It is the combination of four resistors in which three of them is known and one is unknown. The combination of resistor are as shown in figure. In the figure P,Q and R are known resistance and X is unknown.

At the balance condition, that is for null deflection of galvanometer, we can write,

P/Q = X/R

This condition is called **Wheatstone bridge** condition.

### Wheatstone Bridge Condition:

The Wheatstone bridge circuit consist of four resistance P,Q,X and R as shown in figure. Let I 1,I1,I1,I1 are the current through resistor P,X,Q,R respectively. A galvanometer of resistance Rg is connected between the terminal B and D through which a current I g flow.

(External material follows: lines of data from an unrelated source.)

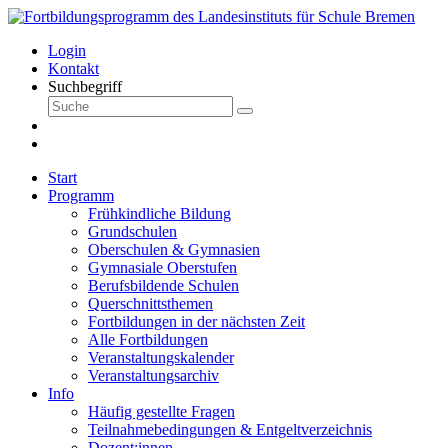
Login
Kontakt
Suchbegriff
Start
Programm
Frühkindliche Bildung
Grundschulen
Oberschulen & Gymnasien
Gymnasiale Oberstufen
Berufsbildende Schulen
Querschnittsthemen
Fortbildungen in der nächsten Zeit
Alle Fortbildungen
Veranstaltungskalender
Veranstaltungsarchiv
Info
Häufig gestellte Fragen
Teilnahmebedingungen & Entgeltverzeichnis
Dozent:innen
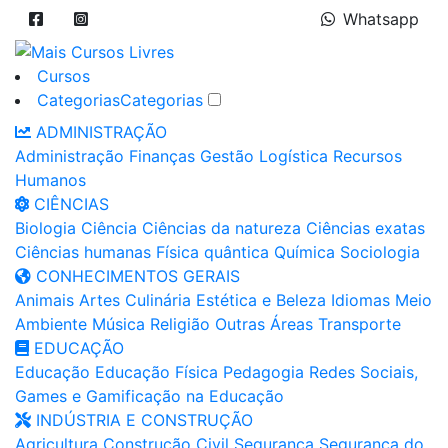
Whatsapp
Cursos
Categorias
Categorias
ADMINISTRAÇÃO
Administração
Finanças
Gestão
Logística
Recursos
Humanos
CIÊNCIAS
Biologia
Ciência
Ciências da natureza
Ciências exatas
Ciências humanas
Física quântica
Química
Sociologia
CONHECIMENTOS GERAIS
Animais
Artes
Culinária
Estética e Beleza
Idiomas
Meio
Ambiente
Música
Religião
Outras Áreas
Transporte
EDUCAÇÃO
Educação
Educação Física
Pedagogia
Redes Sociais,
Games e Gamificação na Educação
INDÚSTRIA E CONSTRUÇÃO
Agricultura
Construção Civil
Segurança
Segurança do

Applying the Kirchhoff's current law at a junction point B and D. The value of current through a resistance Q and R is:

I 3= I1- Ig

I 4= I2 + Ig

and taking the loop ABDA and applying Kirchhoff's voltage law:

ΣE + ΣIR = 0

or, 0 + I1 x P + Ig x Rg - I 2 x X = 0

at a balance condition (null deflection condition)

I g = 0, we get,

I 1P - I2 x X = 0

I 1P = I2X <-------- (i)

Taking the loop BCDB and applying Kirchhoff's voltage law,

ΣE + ΣIR = 0

0 + I3 x Q - I4 x R - I x Rg = 0

at balance condition (I g=0) we get,

I 3 x Q = I4 x R

I 1Q = I2R <------ (ii)

dividing equation (i) and equation (ii) we get,

P/Q = X/R

**which is the required Wheatstone bridge condition.**

**Potentiometer**

**It is a device which is used to measure the emf of the cell.** Compare the EMF of the two cell and determine the internal resistance of a cell.

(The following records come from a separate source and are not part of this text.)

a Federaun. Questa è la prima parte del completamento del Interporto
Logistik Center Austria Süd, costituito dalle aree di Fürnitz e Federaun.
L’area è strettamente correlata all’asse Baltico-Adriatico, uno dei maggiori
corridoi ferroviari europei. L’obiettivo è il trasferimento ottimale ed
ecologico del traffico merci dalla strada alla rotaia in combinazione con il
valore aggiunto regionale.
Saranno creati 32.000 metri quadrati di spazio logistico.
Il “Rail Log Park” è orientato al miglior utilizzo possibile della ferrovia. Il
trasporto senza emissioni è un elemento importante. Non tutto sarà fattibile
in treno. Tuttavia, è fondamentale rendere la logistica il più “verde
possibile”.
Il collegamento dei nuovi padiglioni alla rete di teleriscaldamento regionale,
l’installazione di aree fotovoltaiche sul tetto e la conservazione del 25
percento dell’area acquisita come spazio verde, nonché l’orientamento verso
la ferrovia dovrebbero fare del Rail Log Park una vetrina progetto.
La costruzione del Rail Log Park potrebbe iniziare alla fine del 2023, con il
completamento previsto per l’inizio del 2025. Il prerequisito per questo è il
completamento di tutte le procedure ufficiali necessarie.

It consist of 10 m long uniform cross section wire made up of constant or Eureka which is divided to equal segment. Each segment is 1 m long is placed over a wooden board by the help of copper stripes. A meter scale is placed in the lower copper's part of the wooden board provided two way scale.

**Principle of Potentiometer:**

On sliding the jockey over a potentiometer wire AB a null point is obtained at a point 'C' of length 'lac' .

from the ohm's law,

V= IRac <-------- (i)

I= current through the potentiometer wire.

R ac= (ρ x lac)/A

where, ρ= resistivity of the material of the potentiometer wire.

A= cross sectional area.

from equation (i) and (ii),

V= I. (ρ x l ac)/A

V= k. lac

where, k= Iρ/A = constant

V ∝ l ac

V ∝ l

When a constant current is passed through the potentiometer then the potential dropped across any portion is directly proportional to the length of that portion.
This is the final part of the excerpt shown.